Required action: Each line below has to be set down again exactly.

Extracted data entries:
◇ ◇ ◇ ◇

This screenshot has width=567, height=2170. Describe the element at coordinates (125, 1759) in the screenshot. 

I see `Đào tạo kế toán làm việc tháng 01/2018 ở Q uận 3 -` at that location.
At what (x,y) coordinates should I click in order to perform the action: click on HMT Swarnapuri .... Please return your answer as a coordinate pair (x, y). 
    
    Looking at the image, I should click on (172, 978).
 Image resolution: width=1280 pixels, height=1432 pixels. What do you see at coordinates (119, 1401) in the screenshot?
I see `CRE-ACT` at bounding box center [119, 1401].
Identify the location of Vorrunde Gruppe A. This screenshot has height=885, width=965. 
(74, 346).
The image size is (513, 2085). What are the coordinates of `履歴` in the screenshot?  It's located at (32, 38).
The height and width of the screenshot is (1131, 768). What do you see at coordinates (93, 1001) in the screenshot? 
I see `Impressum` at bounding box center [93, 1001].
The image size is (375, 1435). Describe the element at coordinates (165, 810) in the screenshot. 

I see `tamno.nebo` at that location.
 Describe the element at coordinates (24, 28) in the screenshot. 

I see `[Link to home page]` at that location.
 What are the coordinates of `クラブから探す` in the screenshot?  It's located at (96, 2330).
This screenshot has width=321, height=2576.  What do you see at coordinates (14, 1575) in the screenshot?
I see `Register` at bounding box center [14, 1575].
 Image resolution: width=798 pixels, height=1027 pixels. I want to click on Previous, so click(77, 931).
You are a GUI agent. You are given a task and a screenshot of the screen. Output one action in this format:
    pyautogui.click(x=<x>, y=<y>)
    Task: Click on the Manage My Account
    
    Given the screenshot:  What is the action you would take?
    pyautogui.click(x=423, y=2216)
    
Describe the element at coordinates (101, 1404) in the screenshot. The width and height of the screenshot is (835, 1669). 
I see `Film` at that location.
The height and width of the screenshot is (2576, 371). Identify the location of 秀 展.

◇ ◇ ◇ ◇

Task answer:
This screenshot has width=567, height=2170. Describe the element at coordinates (125, 1759) in the screenshot. 

I see `Đào tạo kế toán làm việc tháng 01/2018 ở Q uận 3 -` at that location.
At what (x,y) coordinates should I click in order to perform the action: click on HMT Swarnapuri .... Please return your answer as a coordinate pair (x, y). 
    
    Looking at the image, I should click on (172, 978).
 Image resolution: width=1280 pixels, height=1432 pixels. What do you see at coordinates (119, 1401) in the screenshot?
I see `CRE-ACT` at bounding box center [119, 1401].
Identify the location of Vorrunde Gruppe A. This screenshot has height=885, width=965. 
(74, 346).
The image size is (513, 2085). What are the coordinates of `履歴` in the screenshot?  It's located at (32, 38).
The height and width of the screenshot is (1131, 768). What do you see at coordinates (93, 1001) in the screenshot? 
I see `Impressum` at bounding box center [93, 1001].
The image size is (375, 1435). Describe the element at coordinates (165, 810) in the screenshot. 

I see `tamno.nebo` at that location.
 Describe the element at coordinates (24, 28) in the screenshot. 

I see `[Link to home page]` at that location.
 What are the coordinates of `クラブから探す` in the screenshot?  It's located at (96, 2330).
This screenshot has width=321, height=2576.  What do you see at coordinates (14, 1575) in the screenshot?
I see `Register` at bounding box center [14, 1575].
 Image resolution: width=798 pixels, height=1027 pixels. I want to click on Previous, so click(77, 931).
You are a GUI agent. You are given a task and a screenshot of the screen. Output one action in this format:
    pyautogui.click(x=<x>, y=<y>)
    Task: Click on the Manage My Account
    
    Given the screenshot:  What is the action you would take?
    pyautogui.click(x=423, y=2216)
    
Describe the element at coordinates (101, 1404) in the screenshot. The width and height of the screenshot is (835, 1669). 
I see `Film` at that location.
The height and width of the screenshot is (2576, 371). Identify the location of 秀 展.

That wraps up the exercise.